Page-level text extractions:
= Beginning of Section =

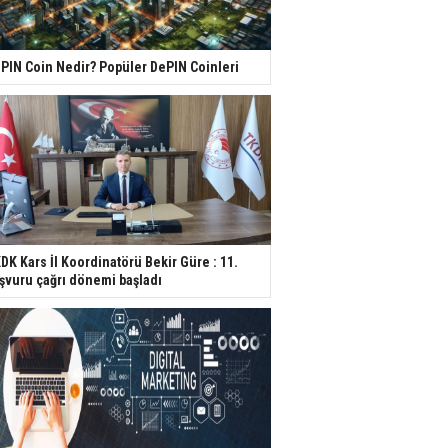
PIN Coin Nedir? Popüler DePIN Coinleri
DK Kars İl Koordinatörü Bekir Güre : 11.
şvuru çağrı dönemi başladı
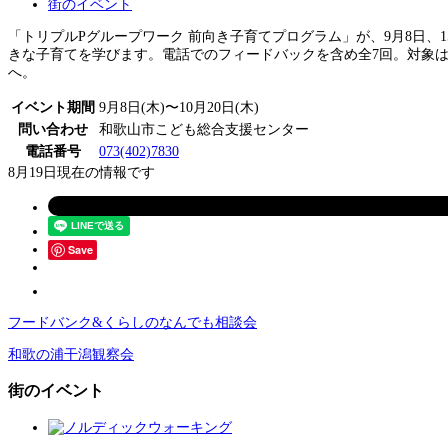
街のイベント
「トリプルPグループワーク 前向き子育てプログラム」が、9月8日、1
きな子育てを学びます。電話でのフィードバックを含め全7回。対象は2
へ。
イベント期間
9月8日(木)〜10月20日(木)
問い合わせ
和歌山市こども総合支援センター
電話番号
073(402)7830
8月19日現在の情報です
Save
フードバンク&くらしのなんでも相談会
和歌の浦干潟観察会
街のイベント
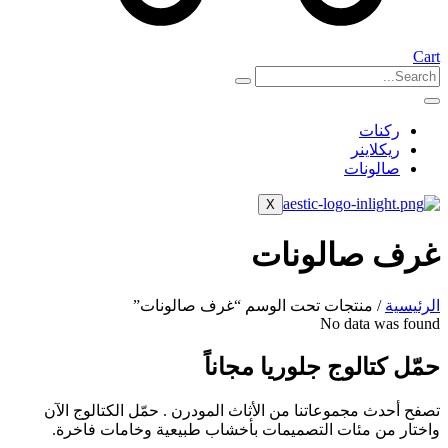
Cart
ركنات
ريكلاينر
صالونات
X
غرف صالونات
الرئيسية
/ منتجات تحت الوسم “غرف صالونات”
No data was found
حمّل كتالوج جلوريا مجاناً
تصفح أحدث مجموعاتنا من الأثاث المودرن . حمّل الكتالوج الآن
واختار من مئات التصميمات بأخشاب طبيعية وخامات فاخرة.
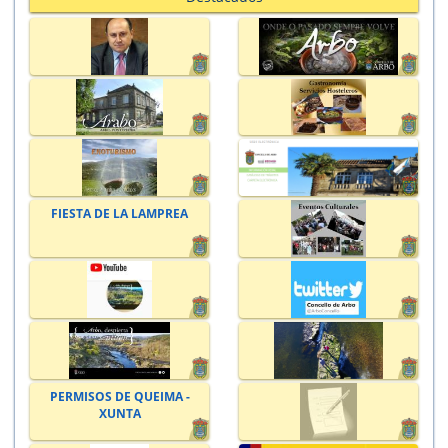
FIESTA DE LA LAMPREA
PERMISOS DE QUEIMA -
XUNTA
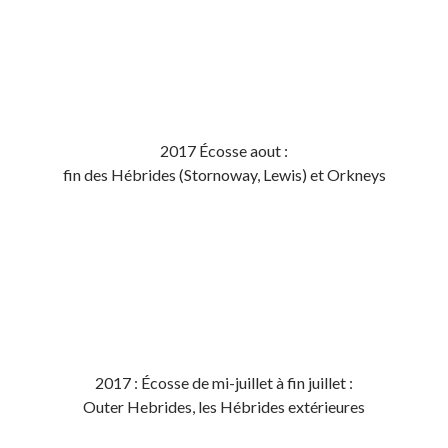
2017 Écosse aout :
fin des Hébrides (Stornoway, Lewis) et Orkneys
2017 : Écosse de mi-juillet à fin juillet :
Outer Hebrides, les Hébrides extérieures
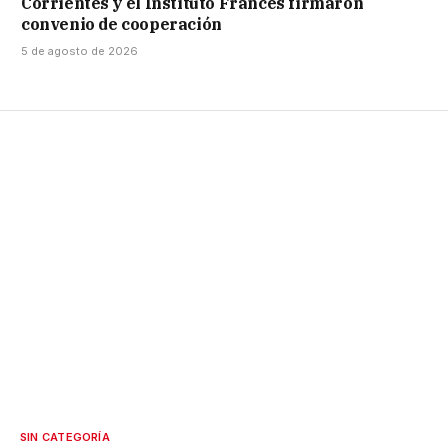
Corrientes y el Instituto Francés firmaron
convenio de cooperación
5 de agosto de 2026
SIN CATEGORÍA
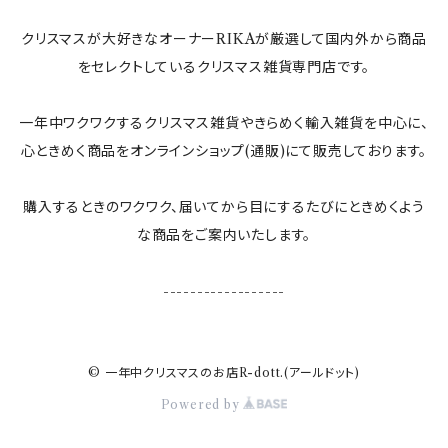
ぬいぐるみ
クリスマスが大好きなオーナーRIKAが厳選して国内外から商品
すべてのインテリア雑貨
をセレクトしているクリスマス雑貨専門店です。
一年中ワクワクするクリスマス雑貨やきらめく輸入雑貨を中心に、
心ときめく商品をオンラインショップ(通販)にて販売しております。
購入するときのワクワク、届いてから目にするたびにときめくよう
な商品をご案内いたします。
------------------
© 一年中クリスマスのお店R-dott.(アールドット)
Powered by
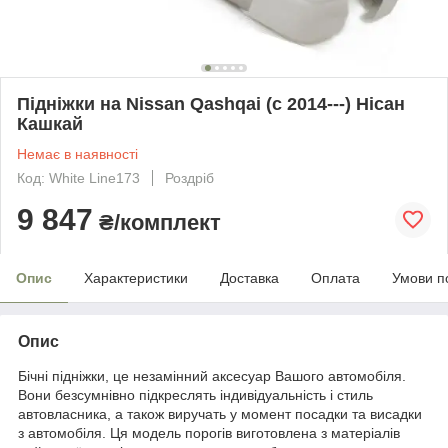
Підніжки на Nissan Qashqai (c 2014---) Нісан
Кашкай
Немає в наявності
Код: White Line173
Роздріб
9 847
₴/комплект
Опис
Характеристики
Доставка
Оплата
Умови п
Опис
Бічні підніжки, це незамінний аксесуар Вашого автомобіля.
Вони безсумнівно підкреслять індивідуальність і стиль
автовласника, а також виручать у момент посадки та висадки
з автомобіля. Ця модель порогів виготовлена з матеріалів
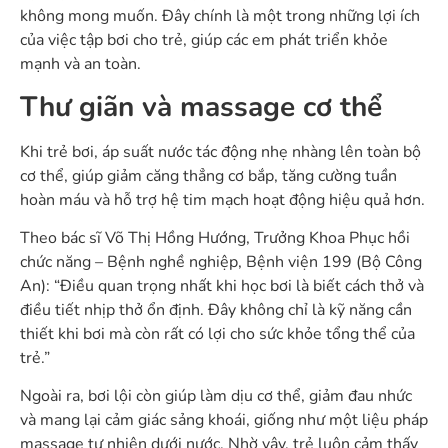
không mong muốn. Đây chính là một trong những lợi ích
của việc tập bơi cho trẻ, giúp các em phát triển khỏe
mạnh và an toàn.
Thư giãn và massage cơ thể
Khi trẻ bơi, áp suất nước tác động nhẹ nhàng lên toàn bộ
cơ thể, giúp giảm căng thẳng cơ bắp, tăng cường tuần
hoàn máu và hỗ trợ hệ tim mạch hoạt động hiệu quả hơn.
Theo bác sĩ Võ Thị Hồng Hướng, Trưởng Khoa Phục hồi
chức năng – Bệnh nghề nghiệp, Bệnh viện 199 (Bộ Công
An): “Điều quan trọng nhất khi học bơi là biết cách thở và
điều tiết nhịp thở ổn định. Đây không chỉ là kỹ năng cần
thiết khi bơi mà còn rất có lợi cho sức khỏe tổng thể của
trẻ.”
Ngoài ra, bơi lội còn giúp làm dịu cơ thể, giảm đau nhức
và mang lại cảm giác sảng khoái, giống như một liệu pháp
massage tự nhiên dưới nước. Nhờ vậy, trẻ luôn cảm thấy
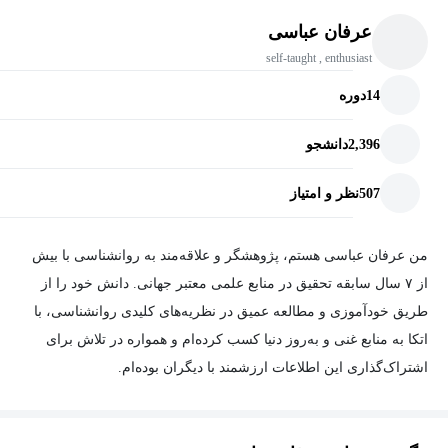
عرفان عباسی
self-taught , enthusiast
14
دوره
2,396
دانشجو
507
نظر و امتیاز
من عرفان عباسی هستم، پژوهشگر و علاقه‌مند به روانشناسی با بیش
از ۷ سال سابقه تحقیق در منابع علمی معتبر جهانی. دانش خود را از
طریق خودآموزی و مطالعه عمیق در نظریه‌های کلیدی روانشناسی، با
اتکا به منابع غنی و به‌روز دنیا کسب کرده‌ام و همواره در تلاش برای
اشتراک‌گذاری این اطلاعات ارزشمند با دیگران بوده‌ام.
اطلاعات خود را از مطالعات گسترده در زمینه‌هایی چون روانشناسی
شناختی (Cognitive Psychology)، روانشناسی رشد (Developmental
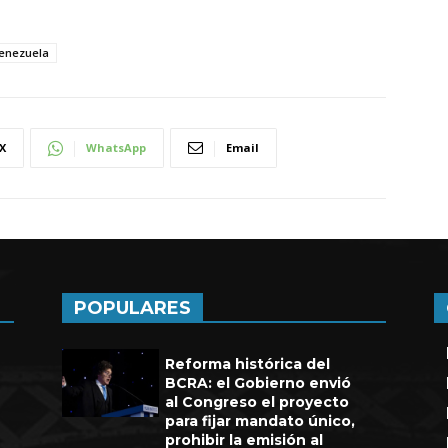
enezuela
X
WhatsApp
Email
POPULARES
Reforma histórica del
BCRA: el Gobierno envió
al Congreso el proyecto
para fijar mandato único,
prohibir la emisión al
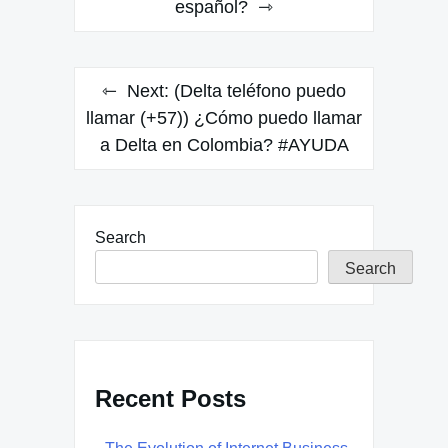
español?
Next:
(Delta teléfono puedo
llamar (+57)) ¿Cómo puedo llamar
a Delta en Colombia? #AYUDA
Search
Search
Recent Posts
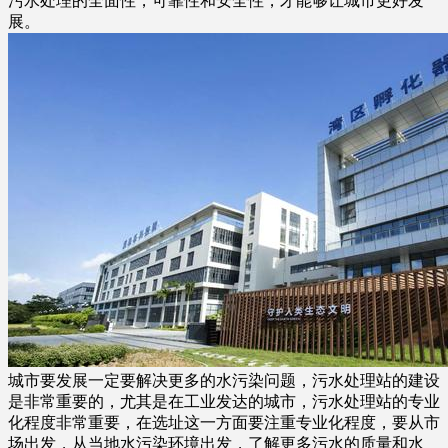
污水处理的全面性，可靠性和安全性，才能够让城市更好发
展。
城市要发展一定要解决更多的水污染问题，污水处理站的建设
是非常重要的，尤其是在工业发达的城市，污水处理站的专业
化程度非常重要，在选址这一方面要注重专业化程度，要从市
场出发，从当地水污染环境出发，了解更多污水的质量和水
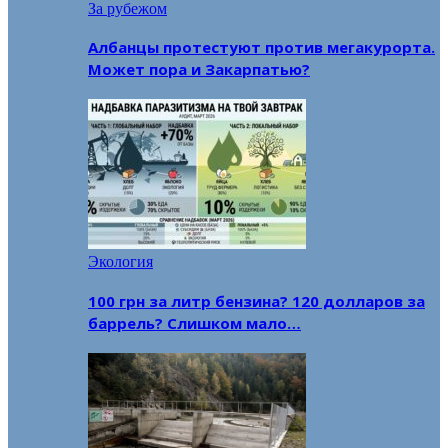
За рубежом
Албанцы протестуют против мегакурорта.
Может пора и Закарпатью?
Экология
100 грн за литр бензина? 120 долларов за
баррель? Слишком мало…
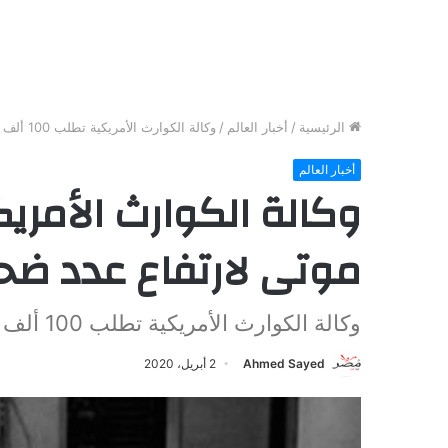
الرئيسية
/
أخبار العالم
/
وكالة الكوارث الأمريكية تطلب 100 ألف كيس موتى لارتفاع عدد ضحايا كورونا
أخبار العالم
موتى لارتفاع عدد ضحا
وكالة الكوارث الأمريكية تطلب 100 ألف كيس موتى لارتفاع عدد ضحايا كورونا
Ahmed Sayed
2 أبريل، 2020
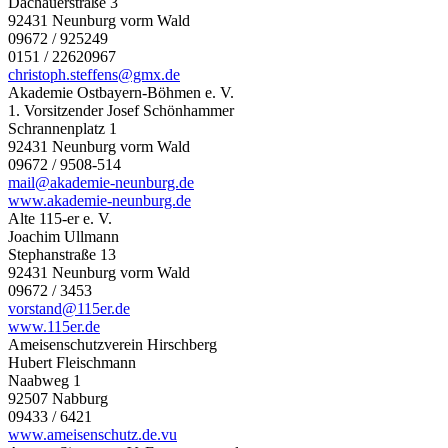
Dachauerstraße 3
92431 Neunburg vorm Wald
09672 / 925249
0151 / 22620967
christoph.steffens@gmx.de
Akademie Ostbayern-Böhmen e. V.
1. Vorsitzender Josef Schönhammer
Schrannenplatz 1
92431 Neunburg vorm Wald
09672 / 9508-514
mail@akademie-neunburg.de
www.akademie-neunburg.de
Alte 115-er e. V.
Joachim Ullmann
Stephanstraße 13
92431 Neunburg vorm Wald
09672 / 3453
vorstand@115er.de
www.115er.de
Ameisenschutzverein Hirschberg
Hubert Fleischmann
Naabweg 1
92507 Nabburg
09433 / 6421
www.ameisenschutz.de.vu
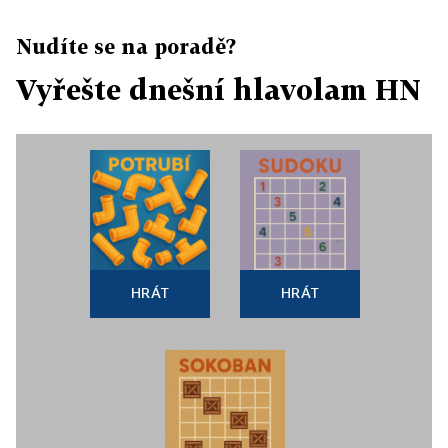
Nudíte se na poradě?
Vyřešte dnešní hlavolam HN
HRÁT
HRÁT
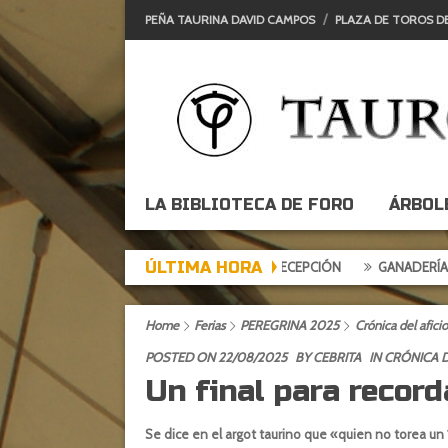
PEÑA TAURINA DAVID CAMPOS
PLAZA DE TOROS D
LA BIBLIOTECA DE FORO
ÁRBOL
ÚLTIMA HORA
ARDE DE EXPECTACIÓN, TARDE DE DECEPCIÓN
GANADERÍAS: ALCUR
Home
Ferias
PEREGRINA 2025
Crónica del afic
POSTED ON 22/08/2025
BY
CEBRITA
IN
CRÓNICA D
Un final para record
Se dice en el argot taurino que «quien no torea un 1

= End of Section =

◆ **Task**: Print again, word for word, every line from the line with "Ahmed Sayed" to the final line of the records, inclusive; skip the pictures.

◆ **Response**:
Ahmed Sayed
2 أبريل، 2020
Dachauerstraße 3
92431 Neunburg vorm Wald
09672 / 925249
0151 / 22620967
christoph.steffens@gmx.de
Akademie Ostbayern-Böhmen e. V.
1. Vorsitzender Josef Schönhammer
Schrannenplatz 1
92431 Neunburg vorm Wald
09672 / 9508-514
mail@akademie-neunburg.de
www.akademie-neunburg.de
Alte 115-er e. V.
Joachim Ullmann
Stephanstraße 13
92431 Neunburg vorm Wald
09672 / 3453
vorstand@115er.de
www.115er.de
Ameisenschutzverein Hirschberg
Hubert Fleischmann
Naabweg 1
92507 Nabburg
09433 / 6421
www.ameisenschutz.de.vu
Nudíte se na poradě?
Vyřešte dnešní hlavolam HN
HRÁT
HRÁT
PEÑA TAURINA DAVID CAMPOS
PLAZA DE TOROS D
LA BIBLIOTECA DE FORO
ÁRBOL
ÚLTIMA HORA
ARDE DE EXPECTACIÓN, TARDE DE DECEPCIÓN
GANADERÍAS: ALCUR
Home
Ferias
PEREGRINA 2025
Crónica del afic
POSTED ON 22/08/2025
BY
CEBRITA
IN
CRÓNICA D
Un final para record
Se dice en el argot taurino que «quien no torea un 1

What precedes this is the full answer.